Como todos los asentamientos humanos que han sobrevivido sin solución de continuidad desde la antigüedad hasta nuestros días, Ibiza es una ciudad de ciudades, un conglomerado de arquitecturas superpuestas a lo largo de casi tres mil años con las mismas piedras y en un mismo solar, y prueba de ello son las huellas de habitaciones sucesivas que afloran cuando damos un golpe de pico en cualquier lugar de la ciudadela, sea el subsuelo del Castillo, del Museo de Arte Contemporáneo (MAC) o de la Ronda Calvi. Me gusta pensar que en la cima del pináculo urbano, donde hoy está la catedral, pudo haber una mezquita. Y mucho antes, un templo romano que, posiblemente, se levantaría sobre un primer santuario cartaginés o fenicio.
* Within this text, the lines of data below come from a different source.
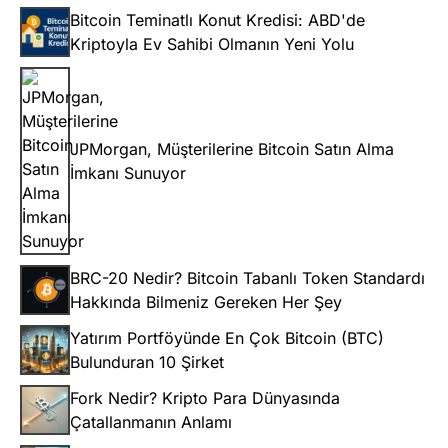
Bitcoin Teminatlı Konut Kredisi: ABD'de
Kriptoyla Ev Sahibi Olmanın Yeni Yolu
JPMorgan, Müşterilerine Bitcoin Satın Alma
İmkanı Sunuyor
BRC-20 Nedir? Bitcoin Tabanlı Token Standardı
Hakkında Bilmeniz Gereken Her Şey
Yatırım Portföyünde En Çok Bitcoin (BTC)
Bulunduran 10 Şirket
Fork Nedir? Kripto Para Dünyasında
Çatallanmanın Anlamı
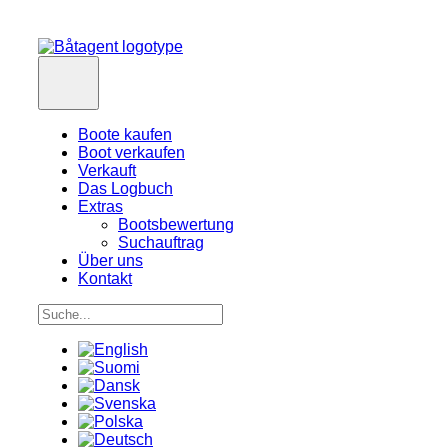
Boote kaufen
Boot verkaufen
Verkauft
Das Logbuch
Extras
Bootsbewertung
Suchauftrag
Über uns
Kontakt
Hoy sabemos que nuestro recinto fortificado es un maravilloso artefacto que nos permite viajar, hacia atrás en el tiempo, a una de las ciudades más antiguas del Mediterráneo.

Los arqueólogos y los historiadores han ido recuperando algunas piezas del complejo puzzle de Dalt Vila y nos dicen que el solar fundacional, en el vértice del Puig de Vila, pudo limitarse a una modesta muralla, un santuario, edificios de gobierno y un racimo de casas que paulatinamente añadiría nuevas construcciones para cobijar a los colonos que, según pasaban los años, llegaban desde otros enclaves púnicos occidentales. Y la ciudad iría creciendo de forma natural, necesariamente escalonada, adaptándose al desnivel de su solar y levemente decantada hacia poniente, donde, en una colina inmediata, el Puig des Molins, ubicaron su otra ciudad, la ´ciudad de los muertos´. En su norte y al pie, la ciudad tenía dos hermosas bahías, la del puerto actual y la de Talamanca, separadas por tres pequeños islotes -s´Illa Plana, s´Illa Grossa y Botafoc- y un amplio hinterland de humedales y feraces cultivos que abastecían a sus habitantes.
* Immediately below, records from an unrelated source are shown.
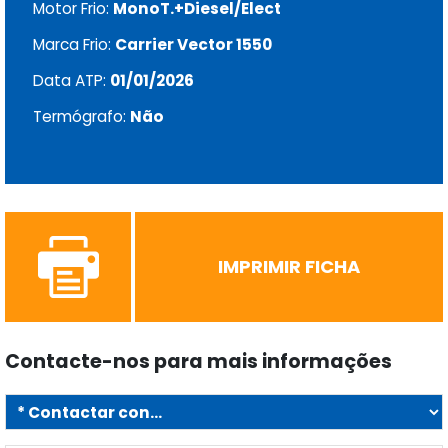
Motor Frio:
MonoT.+Diesel/Elect
Marca Frio:
Carrier Vector 1550
Data ATP:
01/01/2026
Termógrafo:
Não
IMPRIMIR FICHA
Contacte-nos para mais informações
Hoy sería fascinante descorrer el velo del tiempo y descubrir sus primeros edificios, sus calles, sus murallas y el perfil de la ciudad primigenia que, por lo que la necrópolis sugiere, tuvo que ser entonces un enclave urbano relevante. Aquella primera forma de la ciudad se nos escapa y sólo podemos imaginarla a partir de los parámetros que los arqueólogos establecen teniendo en cuenta enclaves púnicos coetáneos.

Conocemos, en cambio, con absoluta precisión, el perímetro de la ciudad árabe, con el triple recinto amurallado que sacó a la luz Antoni Costa Ramón, configuración urbana que dio lugar al recinto renacentista que se ha conservado. Y aunque conocer los ´límites´ de la ciudad no nos desvela su configuración interna, por su particular orografía y por la trama de los reductos más antiguos de otras ciudades medievales podemos hacernos una idea relativamente precisa no sólo del escalonamiento y solapamiento de sus edificios, sino de la laberíntica urdimbre de sus calles, con un resultado final no muy diferente del que vemos hoy. Cosa bien distinta y prácticamente imposible es asomarse, por aquella forma de la ciudad y por el callejeo que podemos hacer, a la intimidad cotidiana de sus primeros habitantes. El ´alma´ de la antigua ciudad se nos escapa.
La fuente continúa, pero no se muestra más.